Effect of Protein Surface Hydrophobicity and Surface Amines on Soy Adhesive Strength
The literature is full of conflicting theories explaining why wet strength usually increases with protein denaturation, yet almost no data testing those theories exists. We tested two theories and found protein surface hydrophobicity to be correlated with better wet strength, while exposure of chemically reactive amine groups had no influence on bond strength, even when amine-reactive crosslinking agent PAE was used. Hydrolysis (depolymerization) of protein did not have an obvious impact on strength if done to a small extent, but extensive depolymerization dramatically reduced bond strength.
In addition to the peer reviewed papers, we have delivered 12 presentations to technical groups at companies and at conferences.
We have also been very active in the soy adhesive discussion group lead by Jeff Caffmeyer and in other discussions with industry and academics in the field.
We have also developed new partnerships to accelerate progress in understanding of soy adhesvies:
FPL is hosting a student from BOKU university in Vienna, Austria who is conducting experiments at FPL, investigating the role of soy protein denaturation on adhesive performance.

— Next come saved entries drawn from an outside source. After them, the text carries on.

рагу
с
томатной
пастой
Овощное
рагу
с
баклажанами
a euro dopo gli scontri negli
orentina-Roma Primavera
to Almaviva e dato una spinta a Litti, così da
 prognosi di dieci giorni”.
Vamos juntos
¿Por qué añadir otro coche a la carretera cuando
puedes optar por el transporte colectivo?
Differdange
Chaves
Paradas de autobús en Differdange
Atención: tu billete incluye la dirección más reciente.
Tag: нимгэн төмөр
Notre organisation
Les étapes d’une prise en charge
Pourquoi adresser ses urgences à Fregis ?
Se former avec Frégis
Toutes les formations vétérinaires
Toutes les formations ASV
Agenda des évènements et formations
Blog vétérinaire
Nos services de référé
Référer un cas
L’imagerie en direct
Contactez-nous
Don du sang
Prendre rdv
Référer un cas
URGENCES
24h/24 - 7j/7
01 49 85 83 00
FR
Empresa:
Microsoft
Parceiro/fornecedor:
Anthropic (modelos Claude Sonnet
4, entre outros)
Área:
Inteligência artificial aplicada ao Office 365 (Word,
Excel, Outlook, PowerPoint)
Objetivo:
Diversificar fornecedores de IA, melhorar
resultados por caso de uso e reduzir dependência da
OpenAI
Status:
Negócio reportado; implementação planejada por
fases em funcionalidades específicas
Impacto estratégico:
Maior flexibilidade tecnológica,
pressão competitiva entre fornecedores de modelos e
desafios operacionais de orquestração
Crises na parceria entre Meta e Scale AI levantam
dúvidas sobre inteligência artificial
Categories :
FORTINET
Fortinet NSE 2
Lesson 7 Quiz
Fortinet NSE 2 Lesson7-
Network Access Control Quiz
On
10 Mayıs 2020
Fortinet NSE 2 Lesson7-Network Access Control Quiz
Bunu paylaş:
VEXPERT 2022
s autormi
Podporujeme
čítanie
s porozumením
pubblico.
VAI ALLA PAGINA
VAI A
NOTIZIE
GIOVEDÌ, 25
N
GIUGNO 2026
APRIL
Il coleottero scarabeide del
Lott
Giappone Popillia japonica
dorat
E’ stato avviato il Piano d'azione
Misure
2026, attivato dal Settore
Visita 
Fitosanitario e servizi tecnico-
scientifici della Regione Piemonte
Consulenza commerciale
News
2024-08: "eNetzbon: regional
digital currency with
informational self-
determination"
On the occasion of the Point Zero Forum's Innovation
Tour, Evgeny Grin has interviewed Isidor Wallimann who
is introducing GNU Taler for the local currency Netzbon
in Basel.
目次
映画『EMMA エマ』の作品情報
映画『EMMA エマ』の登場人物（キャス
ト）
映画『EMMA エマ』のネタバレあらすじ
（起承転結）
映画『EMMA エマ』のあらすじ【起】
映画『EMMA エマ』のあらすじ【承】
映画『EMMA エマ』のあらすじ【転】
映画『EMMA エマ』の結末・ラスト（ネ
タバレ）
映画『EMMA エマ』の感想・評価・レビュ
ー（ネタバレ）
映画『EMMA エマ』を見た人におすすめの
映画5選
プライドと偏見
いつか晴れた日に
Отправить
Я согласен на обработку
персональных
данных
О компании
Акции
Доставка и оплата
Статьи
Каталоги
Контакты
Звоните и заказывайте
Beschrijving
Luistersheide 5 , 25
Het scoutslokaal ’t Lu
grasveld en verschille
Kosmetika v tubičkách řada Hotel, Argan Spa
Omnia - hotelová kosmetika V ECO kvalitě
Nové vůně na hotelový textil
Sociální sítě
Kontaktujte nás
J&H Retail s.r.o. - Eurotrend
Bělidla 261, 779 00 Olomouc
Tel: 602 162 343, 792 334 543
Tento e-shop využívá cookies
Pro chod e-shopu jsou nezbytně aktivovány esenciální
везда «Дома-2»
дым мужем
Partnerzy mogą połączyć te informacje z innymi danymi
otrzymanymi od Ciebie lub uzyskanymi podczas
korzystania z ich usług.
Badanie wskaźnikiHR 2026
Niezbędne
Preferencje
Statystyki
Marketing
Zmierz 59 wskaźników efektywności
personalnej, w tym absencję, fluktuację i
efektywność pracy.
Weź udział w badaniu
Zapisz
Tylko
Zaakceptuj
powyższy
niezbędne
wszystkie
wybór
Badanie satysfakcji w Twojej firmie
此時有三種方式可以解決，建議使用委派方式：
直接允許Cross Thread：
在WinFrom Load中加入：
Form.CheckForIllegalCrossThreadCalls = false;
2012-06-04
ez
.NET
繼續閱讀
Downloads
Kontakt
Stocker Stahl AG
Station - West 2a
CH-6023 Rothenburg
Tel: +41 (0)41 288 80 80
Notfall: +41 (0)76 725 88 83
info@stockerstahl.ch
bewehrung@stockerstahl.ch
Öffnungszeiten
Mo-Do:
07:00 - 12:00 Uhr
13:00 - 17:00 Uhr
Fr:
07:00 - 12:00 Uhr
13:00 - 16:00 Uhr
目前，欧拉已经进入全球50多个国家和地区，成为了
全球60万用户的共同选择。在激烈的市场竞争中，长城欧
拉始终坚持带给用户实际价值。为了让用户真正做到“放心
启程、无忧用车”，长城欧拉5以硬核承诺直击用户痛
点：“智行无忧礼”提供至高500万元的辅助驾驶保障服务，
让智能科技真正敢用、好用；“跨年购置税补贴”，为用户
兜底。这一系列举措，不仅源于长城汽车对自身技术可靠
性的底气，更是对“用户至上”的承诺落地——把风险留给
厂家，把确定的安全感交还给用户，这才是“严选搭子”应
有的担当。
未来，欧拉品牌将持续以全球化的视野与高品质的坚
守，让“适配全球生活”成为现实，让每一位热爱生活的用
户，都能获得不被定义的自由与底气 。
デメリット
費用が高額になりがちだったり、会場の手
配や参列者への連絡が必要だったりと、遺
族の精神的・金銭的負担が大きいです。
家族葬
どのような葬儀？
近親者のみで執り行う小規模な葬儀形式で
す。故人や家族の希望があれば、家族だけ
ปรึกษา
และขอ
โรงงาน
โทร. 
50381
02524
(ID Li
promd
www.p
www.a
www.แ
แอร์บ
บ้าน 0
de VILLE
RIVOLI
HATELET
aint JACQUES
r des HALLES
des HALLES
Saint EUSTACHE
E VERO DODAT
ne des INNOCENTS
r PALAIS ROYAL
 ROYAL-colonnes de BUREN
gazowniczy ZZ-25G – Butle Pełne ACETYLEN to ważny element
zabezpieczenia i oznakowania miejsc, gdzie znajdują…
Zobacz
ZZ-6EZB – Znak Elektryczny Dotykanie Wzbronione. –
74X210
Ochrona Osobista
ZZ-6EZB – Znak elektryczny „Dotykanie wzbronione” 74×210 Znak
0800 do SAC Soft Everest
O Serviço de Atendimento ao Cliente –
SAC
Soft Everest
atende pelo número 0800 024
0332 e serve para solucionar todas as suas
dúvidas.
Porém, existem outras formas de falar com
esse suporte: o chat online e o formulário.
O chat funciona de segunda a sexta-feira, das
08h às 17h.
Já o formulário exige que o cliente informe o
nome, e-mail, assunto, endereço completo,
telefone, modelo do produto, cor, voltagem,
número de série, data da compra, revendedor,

Dr. Chris Hunt and Prof. Peresin (Auburn) are organizing a session on bio-based adhesives, with an emphasis on protein adhesives, at the 2024 Forest Products Society International Conference. https://www.fpsconference.org/technical-sessions
Dr. Chris Hunt is also on the organizing committee of the international conference on wood adhesives, planned for May 2025 in Vancouver, Canada. https://www.woodadhesives.org/
Findings not yet published:
We identified serious flaws in much of the literature with respect to beta sheet content of soy proteins measured by the infrared method. We have determined that commonly used techniques give vastly different answers for the same data. Our approach is to ground truth our infrared data by using x-ray diffraction to calibrate and ground truth the infrared data. A publication is in preparation addressing the proper methodology for using infrared to estimate beta sheet content in soy materials. We plan to then publish the results of using this method on our soy adhesives, and the role of beta sheet in soy proteins on wet bond strength. This work was done in close cooperation with Prof Peresin at Auburn.